As ILEA returns to normality, the particular nature of professional judgment and experience which is generated in the Authority is brought into contrast, perhaps conflict, with the values and judgments which are current elsewhere. What this process highlights is the extent to which ILEA is a complex and developed professional community, and not just a profligate mechanism for delivering a service. The ILEA has a long history of generating concerned and intelligent responses which it inherited from the old London County Council. It is the remarkable persistence of this ‘community’ which goes a long way to explaining why the irritation which many people feel with the ILEA bureaucracy is tempered with affection and a determination not to see it broken up. It has maintained this under the most difficult conditions ever encountered in this country, and its abolition would be an act of vandalism.

The Government’s view is that ILEA is undemocratic. This is on the grounds that few of the electorate were ever aware that they were electing members of the ILEA when they voted for the GLC councillors. Leaving aside whether Londoners were ever that remote from any understanding of their local government, there is some reason for saying that in fact the opposite is the case: that alone of the education authorities in the country, a vote cast for an inner-London GLC councillor is certainly cast for a member of the education committee. If the ambiguity is thought to be a problem, then a simple solution would be to arrange for direct elections, no doubt combined with some borough representation as at present. Such a solution has been favoured for some time by many officers and some DES officials, on the grounds that this would serve to depoliticise the Authority, and that many more candidates independent of the political parties might be persuaded to stand, including some from minority ethnic groups.
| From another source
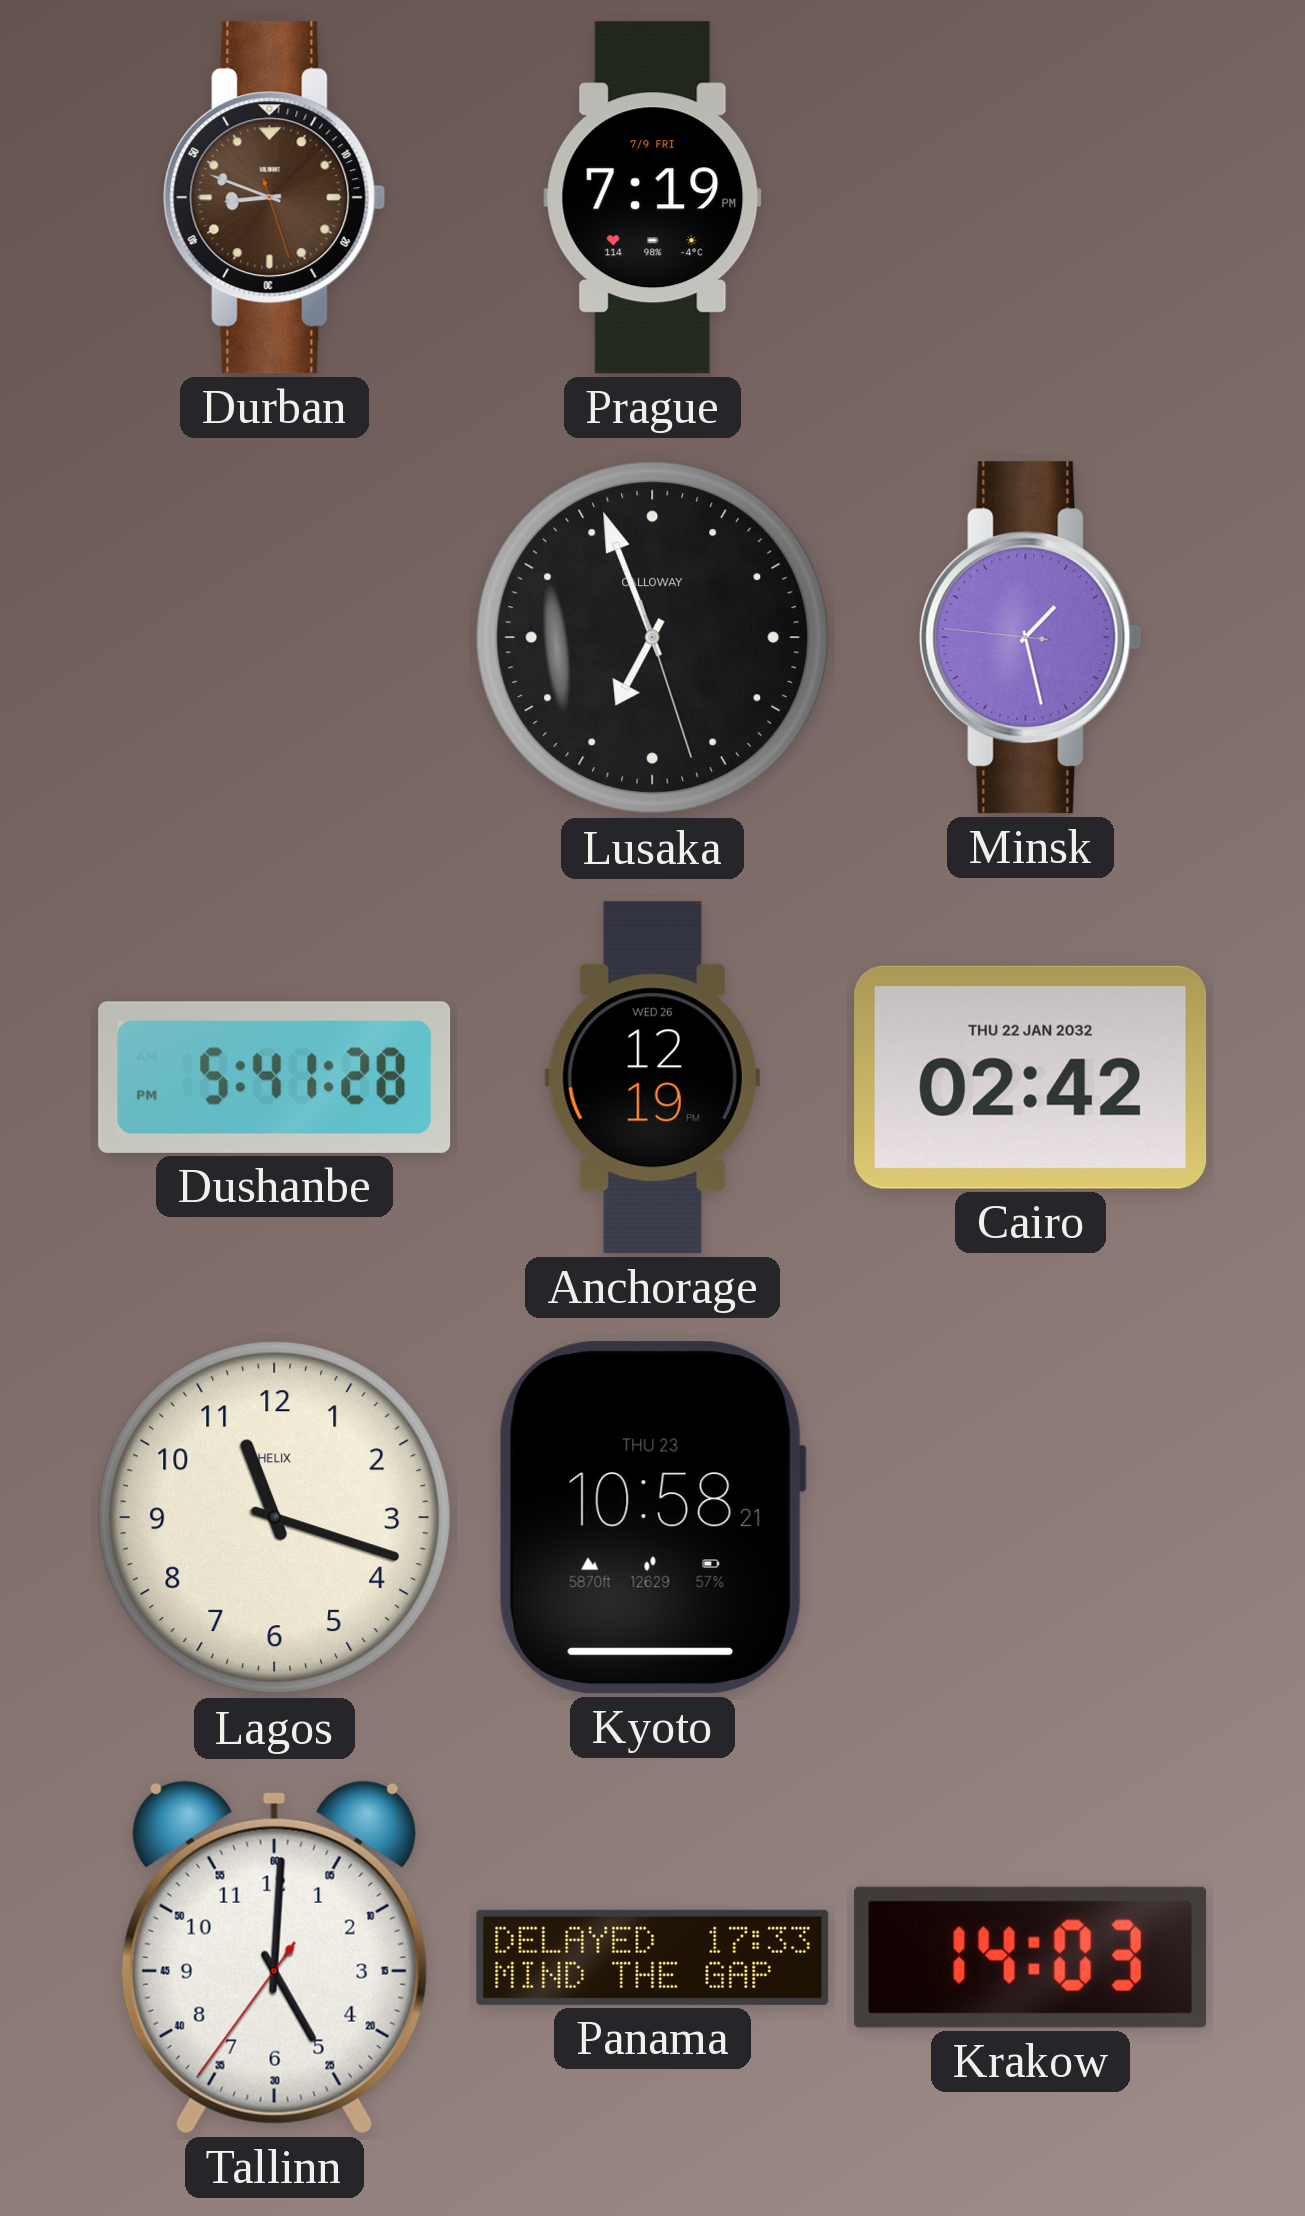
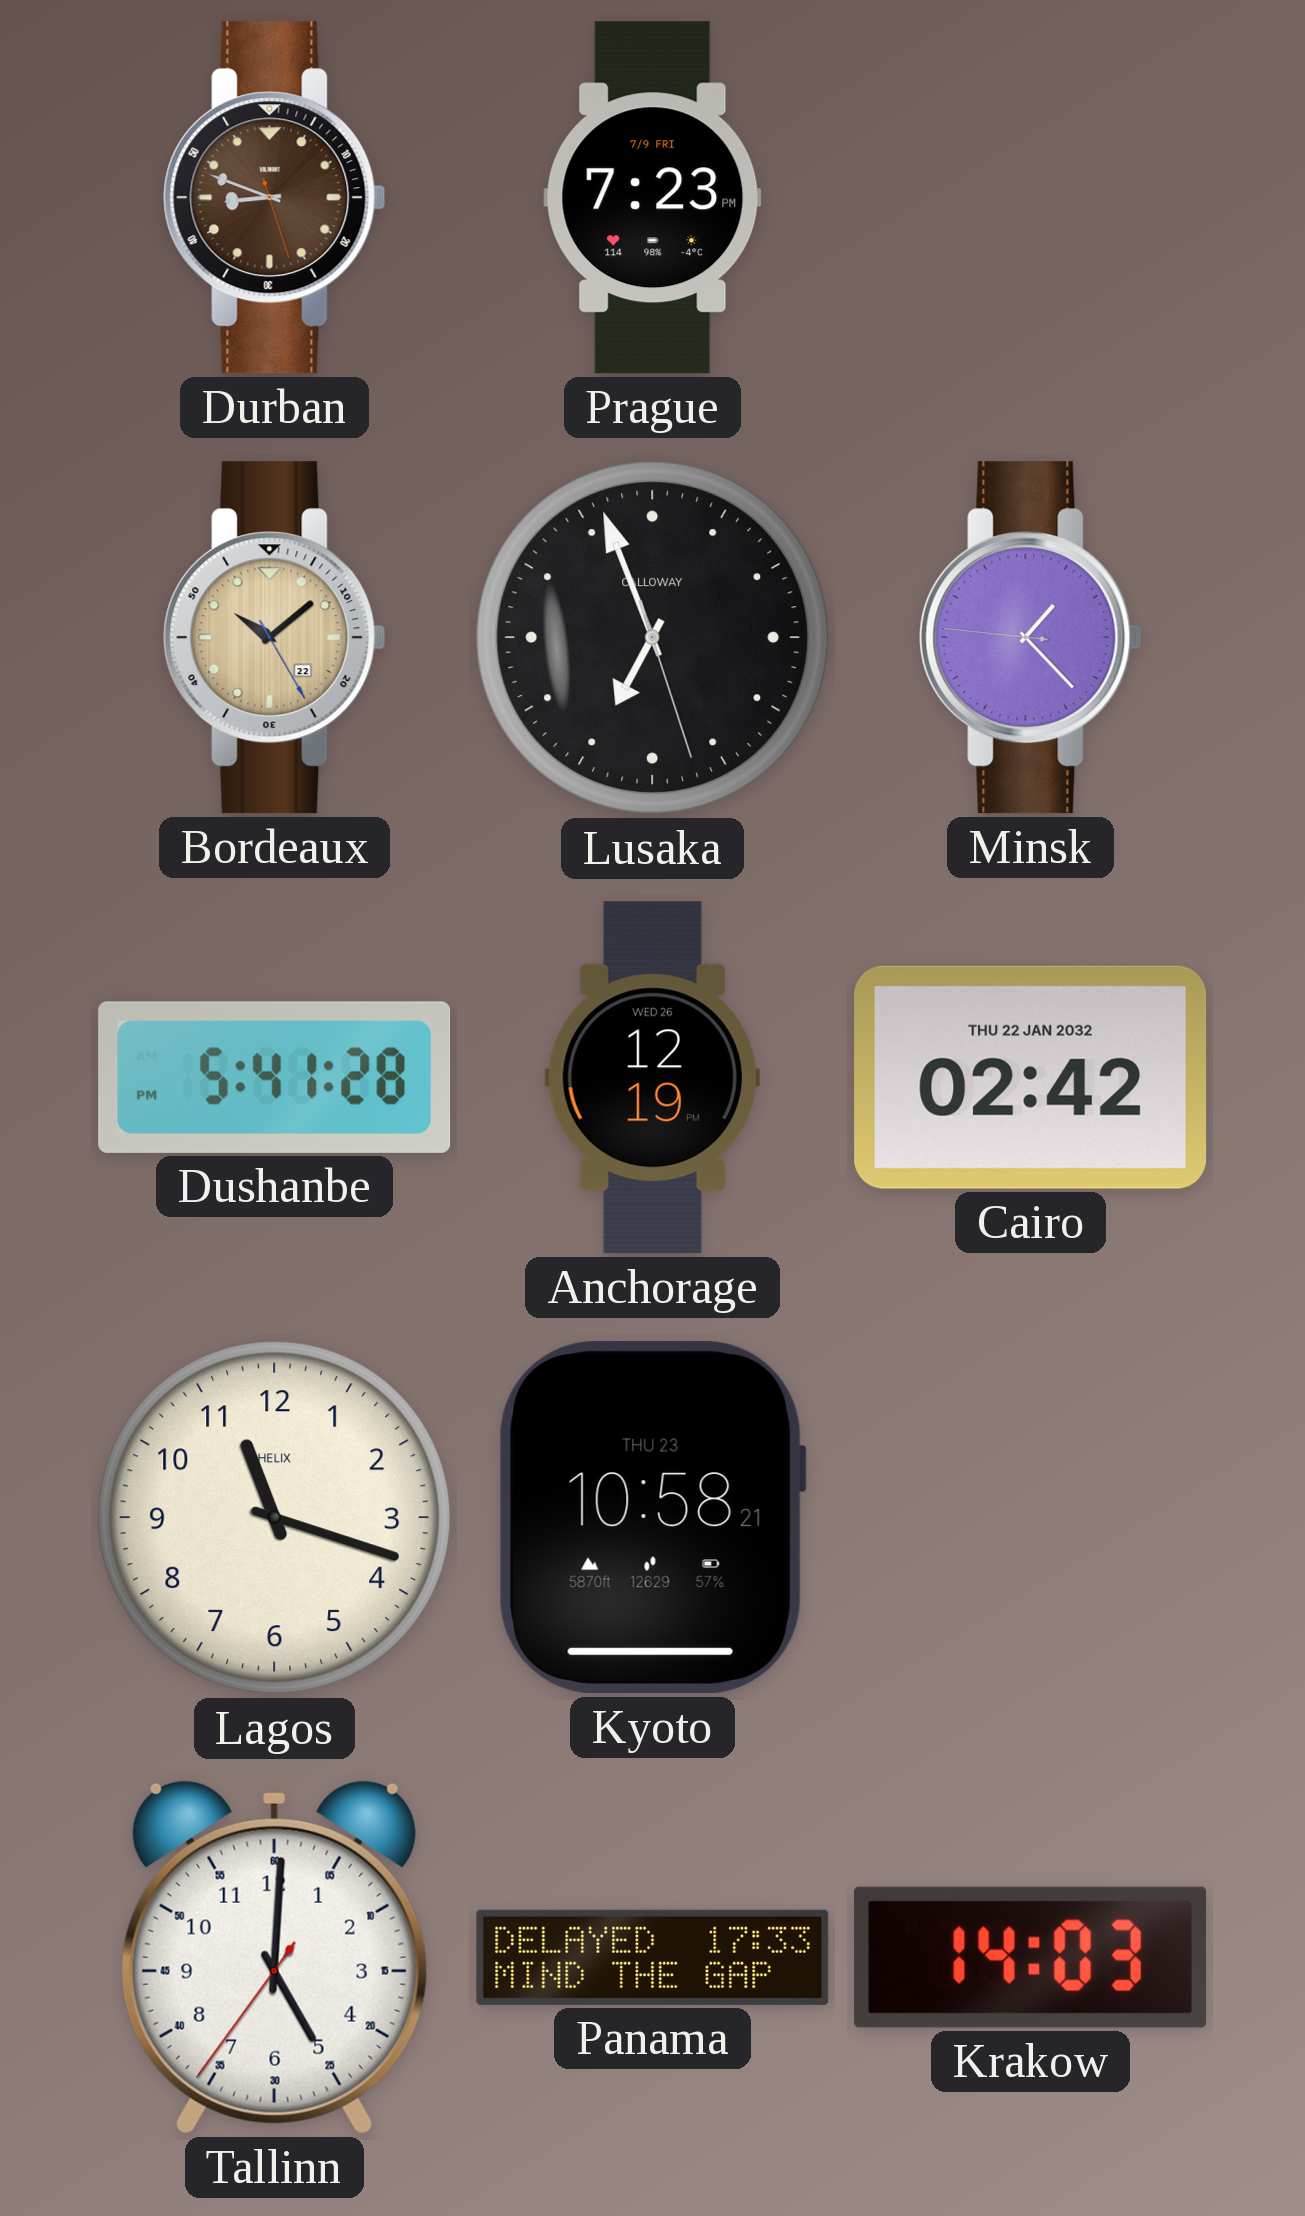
Prague: 7:19 -> 7:23
Bordeaux: none -> 10:08
Minsk: 1:27 -> 1:22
This solution has been rejected. The ILEA will be run by a joint board from the boroughs. It is difficult not to be cynical about this decision. No voter in inner London will be aware whether the candidate is to serve on ILEA or not. The Government evidently believes that financial accountability is more important than the direct influence of the electorate over the whole range of educational decisions. This interpretation is supported by the proposed ability of the Secretary of State to determine the Authority’s expenditure for the first three years, in effect making direct rule from Westminster inevitable. No comparable infringement of local democracy has been proposed in recent years. It is also, I believe, a grave political misjudgment. The electorate has shown many times that while it would like to be assured that its education service is efficient it does not want the level of provision reduced. And it will certainly not take kindly to this being done by the DES.